2. To make two fence agents concurrent, next to one fence agent click the Concurrent with drop-down list and select the other fence agent.
  
  You can add additional fence agents to this concurrent fence agent group.
Expand the Advanced Parameters and use the up and down buttons to specify the order in which the Manager searches the host’s cluster and dc (data center) for a power management proxy.
To add an additional power management proxy:
1. Click the plus sign (+) next to Add Power Management Proxy.
  
  The Select fence proxy preference type to add pane opens.
2. Select a power management proxy from the drop-down list and then click OK.
  
  Your new proxy displays in the Power Management Proxy Preference list.
Note:

By default, the Manager searches for a fencing proxy within the same cluster as the host. If The Manager cannot find a fencing proxy within the cluster, it searches the data center.
Click OK.

From the list of hosts, the exclamation mark next to the host’s name disappeared, signifying that you have successfully configured power management and fencing.

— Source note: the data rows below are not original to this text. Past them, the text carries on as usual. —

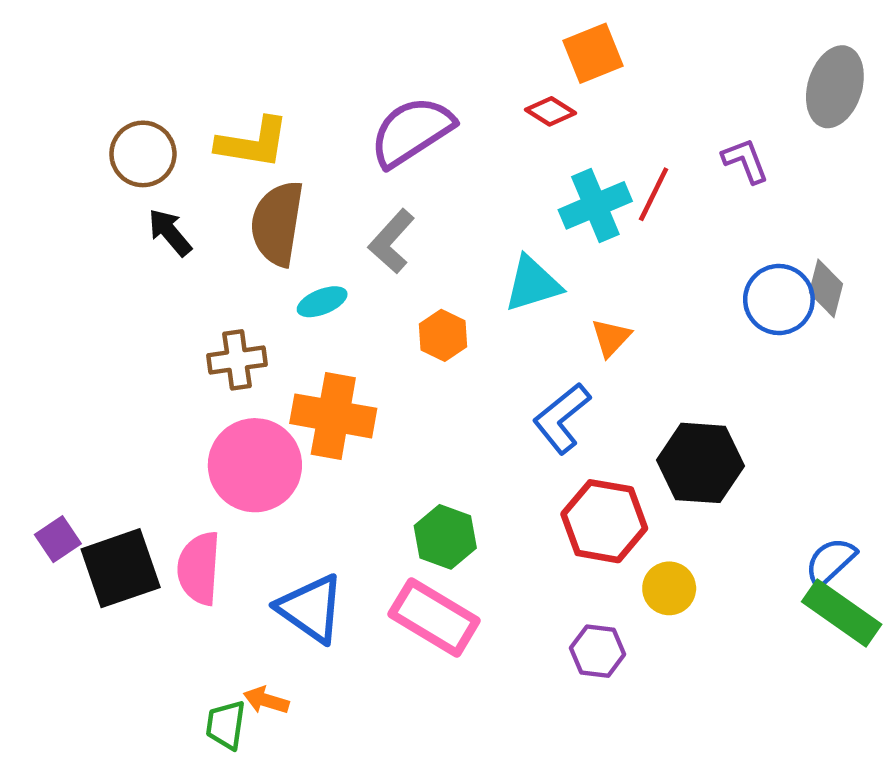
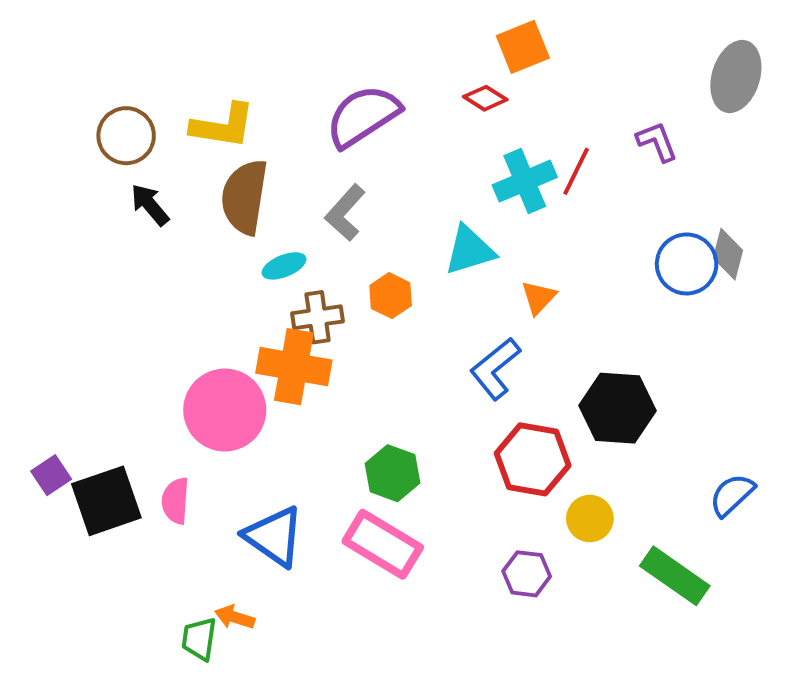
brown cross: (237, 360) -> (318, 317), moved
pink semicircle: (199, 568) -> (175, 501), size x0.7
green rectangle: (842, 613) -> (675, 576), moved

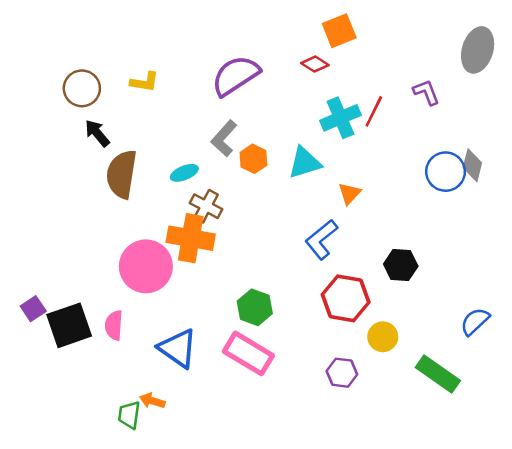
yellow L-shape: (223, 126) -> (145, 82), size x0.7
brown semicircle: (245, 197) -> (122, 174), moved
orange hexagon: (391, 296) -> (253, 159), moved
brown cross: (318, 317) -> (206, 206), turned 36
black hexagon: (617, 408) -> (401, 265), size x0.7

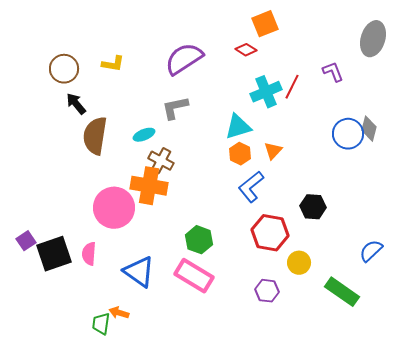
gray L-shape: (224, 138) -> (175, 108), turned 36
orange hexagon: (253, 159) -> (240, 154), moved

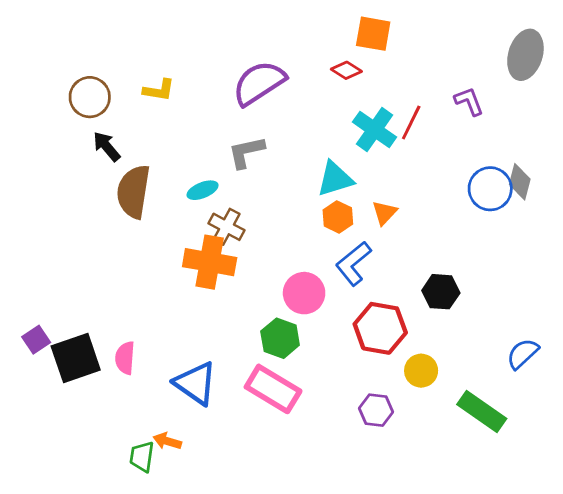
orange square: (265, 24) -> (373, 34), turned 32
cyan cross: (266, 92) -> (375, 130), turned -32
pink circle: (114, 208) -> (304, 293), moved, size x0.7

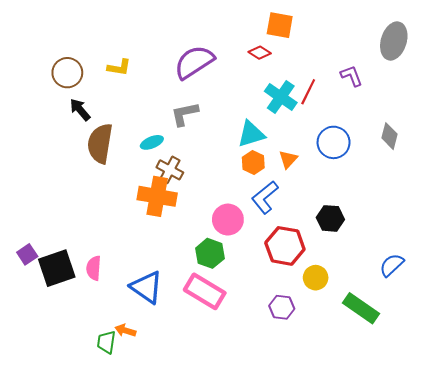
blue circle: (490, 189) -> (334, 142), moved

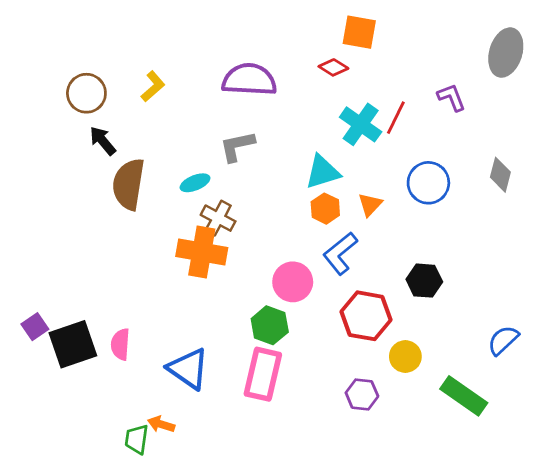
purple semicircle: (194, 62) -> (249, 80), turned 36
yellow L-shape: (119, 67) -> (153, 86), turned -50
pink rectangle: (205, 291) -> (263, 374), turned 72

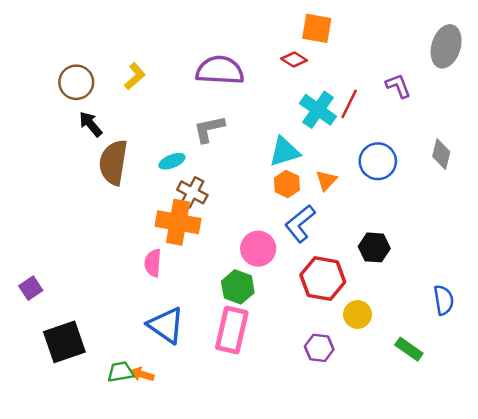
blue semicircle: (503, 340) -> (444, 300), turned 124
black square: (73, 344) -> (64, 342), moved
pink semicircle: (120, 344) -> (153, 263), moved
green rectangle: (464, 396) -> (409, 349), size x0.7
green trapezoid: (137, 439) -> (121, 372), moved, turned 72

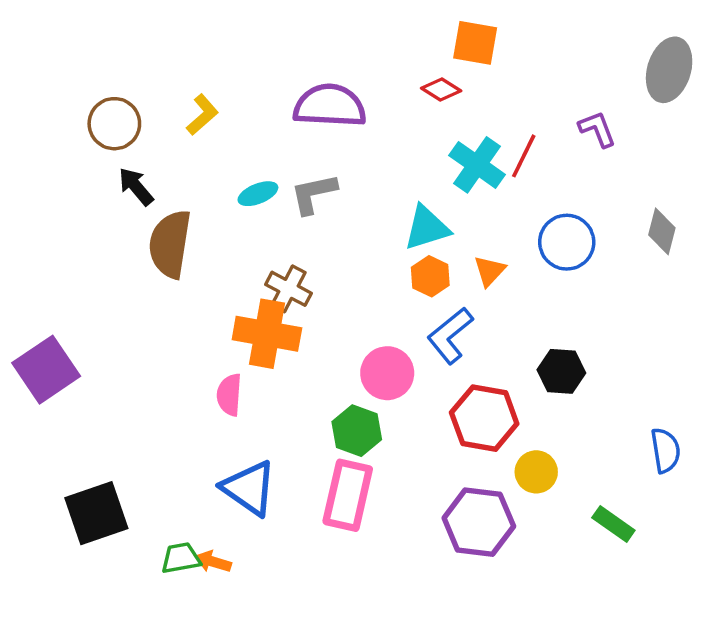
cyan ellipse: (172, 161) -> (258, 194), moved
purple square: (31, 288) -> (46, 370), moved, size x1.8
purple hexagon: (319, 348) -> (479, 522), size x1.6

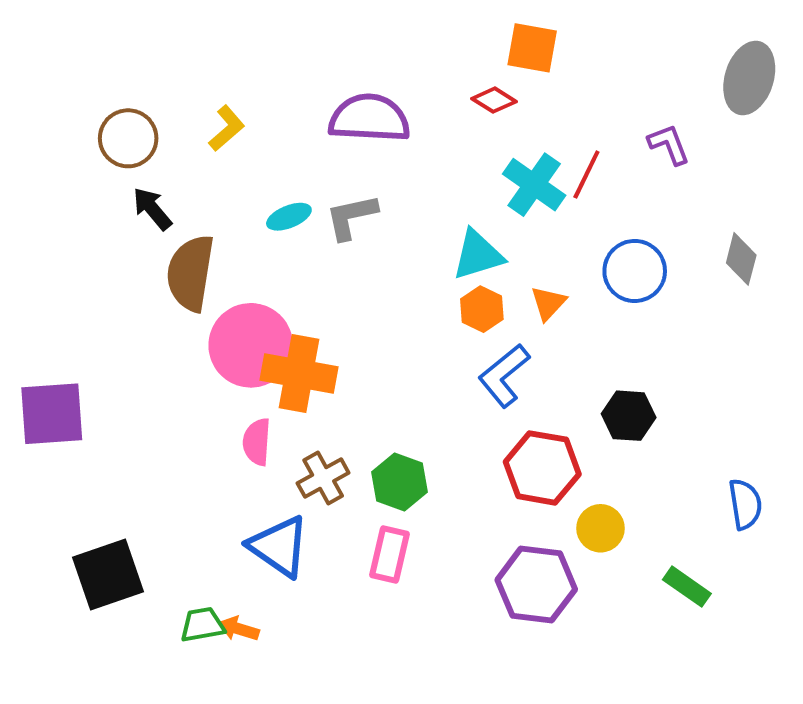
brown cross: (288, 289) -> (323, 478), moved, turned 33
purple square: (46, 370) -> (52, 414), turned 30
pink circle: (387, 373) -> (251, 345), moved, size x1.4
pink rectangle: (348, 495) -> (389, 554), size x0.7

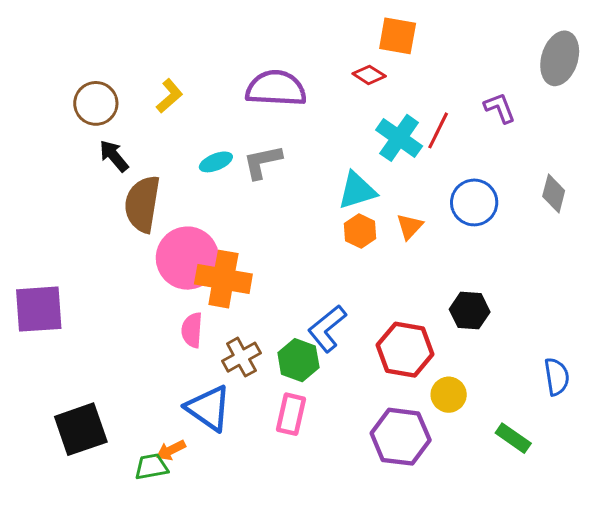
blue L-shape: (504, 375) -> (327, 329), moved
orange arrow: (239, 629) -> (171, 450), moved, turned -44

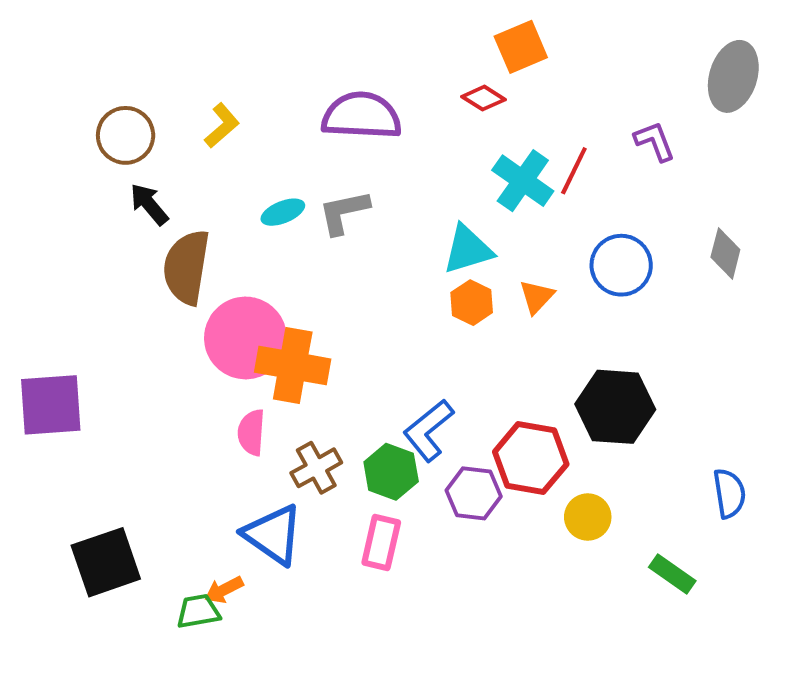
orange square: (398, 36) -> (521, 47), turned -33
black hexagon: (470, 311) -> (615, 407), size x1.5
purple hexagon: (401, 437) -> (474, 493), moved, size x0.7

Prevent Host Fencing During Boot

After you configure power management and fencing, when you start the Manager it automatically attempts to fence non-responsive hosts that have power management enabled after the quiet time (5 minutes by default) has elapsed. You can opt to extend the quiet time to prevent, for example, a scenario where the Manager attempts to fence hosts while they boot up. This can happen after a data center outage because a host’s boot process is normally longer than the Manager boot process.

You can configure quiet time using the engine-config command option DisableFenceAtStartupInSec:

# engine-config -s DisableFenceAtStartupInSec=number

Check Fencing Parameters

To automatically check the fencing parameters, you can configure the PMHealthCheckEnabled (false by default) and PMHealthCheckIntervalInSec (3600 sec by default) engine-config options.

# engine-config -s PMHealthCheckEnabled=True

# engine-config -s PMHealthCheckIntervalInSec=number

When set to true, PMHealthCheckEnabled checks all host agents at the interval specified by PMHealthCheckIntervalInSec and raises warnings if it detects issues.